Development of antibiotic resistance more predictable than expected
Research by Wageningen University has shown that the development of bacteria with resistance against the antibiotic cefotaxime occurs more often and more predictably than was previously assumed. Bacterial populations were found to have many mutations that increase resistance and therefore have a negative effect on public health. Moreover, the effects are such that it can be predicted that the development of bacterial strains with a resistance against cefotaxime will progress in a similar way in different patients from different locations. Together with German colleagues, the Wageningen scientists developed a research approach which will allow them to predict whether, and if so how, resistant bacterial strains will develop for other antibiotics as well.
The Wageningen scientists studied the main enzyme that causes resistance against the antibiotic cefotaxime. The only function of this beta-lactamase enzyme is the breakdown of so-called beta-lactam antibiotics, which kill bacteria by preventing the production of their cell walls. Martijn Schenk and Arjan de Visser, genetic scientists at Wageningen University, were surprised by the number of mutations with a positive effect on the resistance against cefotaxime.

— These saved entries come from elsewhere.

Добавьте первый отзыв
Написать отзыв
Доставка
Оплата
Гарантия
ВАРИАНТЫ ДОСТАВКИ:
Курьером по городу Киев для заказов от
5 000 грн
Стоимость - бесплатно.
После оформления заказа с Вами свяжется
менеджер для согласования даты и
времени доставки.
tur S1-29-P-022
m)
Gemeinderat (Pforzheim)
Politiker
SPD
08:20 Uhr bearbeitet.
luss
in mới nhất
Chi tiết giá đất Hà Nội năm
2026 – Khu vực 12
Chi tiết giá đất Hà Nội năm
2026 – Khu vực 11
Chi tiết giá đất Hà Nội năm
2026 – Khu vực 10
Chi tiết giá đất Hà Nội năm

De Visser: Of all the mutations we found in this beta-lactamase, more than three per cent caused an increase in the resistance against the antibiotic. To top it all off, we discovered that the mutations with a strong effect also had a much greater impact than we had anticipated. Based on theoretical arguments and previous observations, we had estimated the effects on the resistance against the antibiotic to be significantly lower.

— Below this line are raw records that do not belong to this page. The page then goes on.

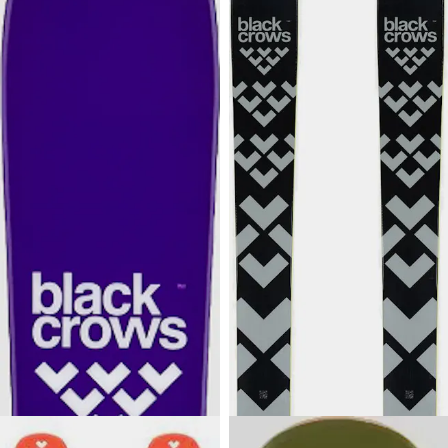
389,90 €
929 €
BLACK
BLACK CROWS
CROWS
Sato Birdie 25/26
Solis
Tarkka ja leikkisä
Big mountain -sukset 10 cm
laskutuntuma all mountain -
leveällä vyötäröllä.
käyttöön, jo jonkin aikaa
laskeneelle laskijalle! Naisten
malli.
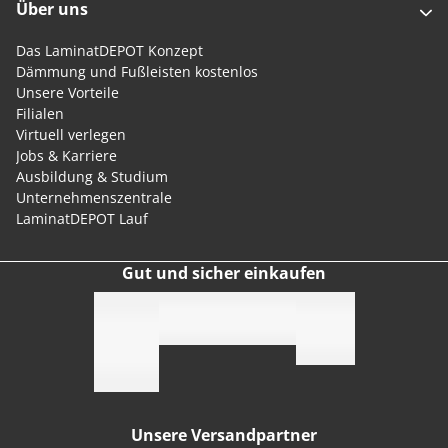
Über uns
Das LaminatDEPOT Konzept
Dämmung und Fußleisten kostenlos
Unsere Vorteile
Filialen
Virtuell verlegen
Jobs & Karriere
Ausbildung & Studium
Unternehmenszentrale
LaminatDEPOT Lauf
Gut und sicher einkaufen
Unsere Versandpartner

Collaboration with a group of physicists in Germany enabled the Wageningen scientists to study the genetic findings quantitatively, as Martijn Schenk explains: The physicists built computer models that helped us as geneticists to move forward. We were able to show that it is probable that the bacteria will become resistant against the antibiotic in a similar way in various patients throughout the world.
According to De Visser the approach taken can also be used to predict the tenability of other antibiotics, as the combination of computer models with knowledge about the number and effect of the mutations provides concrete leads.
The research results have been published in PLoS Genetics last week. The research was partly financed by the Deutsche Forschungsgemeinschaft (DFG), Germany's largest research funding organisation.